- DESCRIPTION OF THE TASK
Every single entry must be restated word for word.

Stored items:
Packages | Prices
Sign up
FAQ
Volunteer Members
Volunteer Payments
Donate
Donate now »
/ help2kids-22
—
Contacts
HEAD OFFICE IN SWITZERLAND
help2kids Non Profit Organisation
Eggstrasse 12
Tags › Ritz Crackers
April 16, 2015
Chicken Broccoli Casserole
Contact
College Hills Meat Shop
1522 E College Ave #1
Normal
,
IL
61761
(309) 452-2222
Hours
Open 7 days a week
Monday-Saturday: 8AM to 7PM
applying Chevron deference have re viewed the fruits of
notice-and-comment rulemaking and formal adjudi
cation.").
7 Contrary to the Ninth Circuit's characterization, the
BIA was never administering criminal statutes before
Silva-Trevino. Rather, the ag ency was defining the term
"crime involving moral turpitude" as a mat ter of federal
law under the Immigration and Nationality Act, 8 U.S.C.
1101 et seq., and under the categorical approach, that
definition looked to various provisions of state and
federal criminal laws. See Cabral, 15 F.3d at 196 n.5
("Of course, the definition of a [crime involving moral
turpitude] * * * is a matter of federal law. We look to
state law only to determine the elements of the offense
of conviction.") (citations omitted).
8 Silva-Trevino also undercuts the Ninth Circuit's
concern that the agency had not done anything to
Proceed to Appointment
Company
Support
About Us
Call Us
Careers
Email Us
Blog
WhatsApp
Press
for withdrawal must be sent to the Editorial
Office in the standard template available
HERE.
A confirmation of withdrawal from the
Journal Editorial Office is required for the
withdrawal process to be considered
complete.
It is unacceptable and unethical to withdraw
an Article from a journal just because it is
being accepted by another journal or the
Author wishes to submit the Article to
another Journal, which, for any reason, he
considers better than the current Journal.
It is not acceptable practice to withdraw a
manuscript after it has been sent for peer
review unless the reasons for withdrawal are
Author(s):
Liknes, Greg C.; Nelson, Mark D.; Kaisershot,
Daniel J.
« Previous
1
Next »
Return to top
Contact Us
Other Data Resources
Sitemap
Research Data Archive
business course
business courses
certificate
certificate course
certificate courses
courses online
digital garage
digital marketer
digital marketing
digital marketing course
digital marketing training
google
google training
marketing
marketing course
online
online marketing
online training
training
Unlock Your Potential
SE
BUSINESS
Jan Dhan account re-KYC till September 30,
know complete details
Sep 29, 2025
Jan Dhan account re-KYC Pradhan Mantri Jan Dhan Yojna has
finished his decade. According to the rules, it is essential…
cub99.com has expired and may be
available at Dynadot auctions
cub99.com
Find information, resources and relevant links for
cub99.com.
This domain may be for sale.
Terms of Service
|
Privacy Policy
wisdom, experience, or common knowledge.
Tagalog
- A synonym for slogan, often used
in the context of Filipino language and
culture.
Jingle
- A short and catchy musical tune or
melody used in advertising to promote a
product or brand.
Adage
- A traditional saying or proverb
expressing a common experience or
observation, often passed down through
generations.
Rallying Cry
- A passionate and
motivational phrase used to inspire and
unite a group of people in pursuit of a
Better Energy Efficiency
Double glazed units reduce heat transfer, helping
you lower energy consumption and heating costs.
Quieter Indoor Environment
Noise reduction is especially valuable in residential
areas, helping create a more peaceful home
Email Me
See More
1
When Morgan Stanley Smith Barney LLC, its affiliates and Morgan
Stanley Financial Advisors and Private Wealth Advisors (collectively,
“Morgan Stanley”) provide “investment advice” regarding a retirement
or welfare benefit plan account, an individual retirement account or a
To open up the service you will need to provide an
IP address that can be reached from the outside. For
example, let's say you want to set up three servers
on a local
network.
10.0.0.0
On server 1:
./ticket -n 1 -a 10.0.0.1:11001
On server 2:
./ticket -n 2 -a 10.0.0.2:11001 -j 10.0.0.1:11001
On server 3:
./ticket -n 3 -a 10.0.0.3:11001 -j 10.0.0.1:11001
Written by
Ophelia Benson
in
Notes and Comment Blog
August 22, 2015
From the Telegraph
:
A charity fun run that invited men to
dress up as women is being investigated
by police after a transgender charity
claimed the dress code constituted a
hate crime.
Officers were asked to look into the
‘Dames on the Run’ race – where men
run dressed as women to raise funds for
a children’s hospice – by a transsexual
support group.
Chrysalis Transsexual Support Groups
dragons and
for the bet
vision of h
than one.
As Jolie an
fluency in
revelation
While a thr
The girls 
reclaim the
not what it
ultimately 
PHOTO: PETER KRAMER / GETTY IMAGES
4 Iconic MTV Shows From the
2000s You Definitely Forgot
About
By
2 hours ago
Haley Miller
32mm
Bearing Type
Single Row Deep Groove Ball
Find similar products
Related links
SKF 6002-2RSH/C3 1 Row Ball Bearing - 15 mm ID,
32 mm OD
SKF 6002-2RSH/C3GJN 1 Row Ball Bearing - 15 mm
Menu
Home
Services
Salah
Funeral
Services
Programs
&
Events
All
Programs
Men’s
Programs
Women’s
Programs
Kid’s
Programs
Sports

- TASK SOLUTION
Packages | Prices
Sign up
FAQ
Volunteer Members
Volunteer Payments
Donate
Donate now »
/ help2kids-22
—
Contacts
HEAD OFFICE IN SWITZERLAND
help2kids Non Profit Organisation
Eggstrasse 12
Tags › Ritz Crackers
April 16, 2015
Chicken Broccoli Casserole
Contact
College Hills Meat Shop
1522 E College Ave #1
Normal
,
IL
61761
(309) 452-2222
Hours
Open 7 days a week
Monday-Saturday: 8AM to 7PM
applying Chevron deference have re viewed the fruits of
notice-and-comment rulemaking and formal adjudi
cation.").
7 Contrary to the Ninth Circuit's characterization, the
BIA was never administering criminal statutes before
Silva-Trevino. Rather, the ag ency was defining the term
"crime involving moral turpitude" as a mat ter of federal
law under the Immigration and Nationality Act, 8 U.S.C.
1101 et seq., and under the categorical approach, that
definition looked to various provisions of state and
federal criminal laws. See Cabral, 15 F.3d at 196 n.5
("Of course, the definition of a [crime involving moral
turpitude] * * * is a matter of federal law. We look to
state law only to determine the elements of the offense
of conviction.") (citations omitted).
8 Silva-Trevino also undercuts the Ninth Circuit's
concern that the agency had not done anything to
Proceed to Appointment
Company
Support
About Us
Call Us
Careers
Email Us
Blog
WhatsApp
Press
for withdrawal must be sent to the Editorial
Office in the standard template available
HERE.
A confirmation of withdrawal from the
Journal Editorial Office is required for the
withdrawal process to be considered
complete.
It is unacceptable and unethical to withdraw
an Article from a journal just because it is
being accepted by another journal or the
Author wishes to submit the Article to
another Journal, which, for any reason, he
considers better than the current Journal.
It is not acceptable practice to withdraw a
manuscript after it has been sent for peer
review unless the reasons for withdrawal are
Author(s):
Liknes, Greg C.; Nelson, Mark D.; Kaisershot,
Daniel J.
« Previous
1
Next »
Return to top
Contact Us
Other Data Resources
Sitemap
Research Data Archive
business course
business courses
certificate
certificate course
certificate courses
courses online
digital garage
digital marketer
digital marketing
digital marketing course
digital marketing training
google
google training
marketing
marketing course
online
online marketing
online training
training
Unlock Your Potential
SE
BUSINESS
Jan Dhan account re-KYC till September 30,
know complete details
Sep 29, 2025
Jan Dhan account re-KYC Pradhan Mantri Jan Dhan Yojna has
finished his decade. According to the rules, it is essential…
cub99.com has expired and may be
available at Dynadot auctions
cub99.com
Find information, resources and relevant links for
cub99.com.
This domain may be for sale.
Terms of Service
|
Privacy Policy
wisdom, experience, or common knowledge.
Tagalog
- A synonym for slogan, often used
in the context of Filipino language and
culture.
Jingle
- A short and catchy musical tune or
melody used in advertising to promote a
product or brand.
Adage
- A traditional saying or proverb
expressing a common experience or
observation, often passed down through
generations.
Rallying Cry
- A passionate and
motivational phrase used to inspire and
unite a group of people in pursuit of a
Better Energy Efficiency
Double glazed units reduce heat transfer, helping
you lower energy consumption and heating costs.
Quieter Indoor Environment
Noise reduction is especially valuable in residential
areas, helping create a more peaceful home
Email Me
See More
1
When Morgan Stanley Smith Barney LLC, its affiliates and Morgan
Stanley Financial Advisors and Private Wealth Advisors (collectively,
“Morgan Stanley”) provide “investment advice” regarding a retirement
or welfare benefit plan account, an individual retirement account or a
To open up the service you will need to provide an
IP address that can be reached from the outside. For
example, let's say you want to set up three servers
on a local
network.
10.0.0.0
On server 1:
./ticket -n 1 -a 10.0.0.1:11001
On server 2:
./ticket -n 2 -a 10.0.0.2:11001 -j 10.0.0.1:11001
On server 3:
./ticket -n 3 -a 10.0.0.3:11001 -j 10.0.0.1:11001
Written by
Ophelia Benson
in
Notes and Comment Blog
August 22, 2015
From the Telegraph
:
A charity fun run that invited men to
dress up as women is being investigated
by police after a transgender charity
claimed the dress code constituted a
hate crime.
Officers were asked to look into the
‘Dames on the Run’ race – where men
run dressed as women to raise funds for
a children’s hospice – by a transsexual
support group.
Chrysalis Transsexual Support Groups
dragons and
for the bet
vision of h
than one.
As Jolie an
fluency in
revelation
While a thr
The girls 
reclaim the
not what it
ultimately 
PHOTO: PETER KRAMER / GETTY IMAGES
4 Iconic MTV Shows From the
2000s You Definitely Forgot
About
By
2 hours ago
Haley Miller
32mm
Bearing Type
Single Row Deep Groove Ball
Find similar products
Related links
SKF 6002-2RSH/C3 1 Row Ball Bearing - 15 mm ID,
32 mm OD
SKF 6002-2RSH/C3GJN 1 Row Ball Bearing - 15 mm
Menu
Home
Services
Salah
Funeral
Services
Programs
&
Events
All
Programs
Men’s
Programs
Women’s
Programs
Kid’s
Programs
Sports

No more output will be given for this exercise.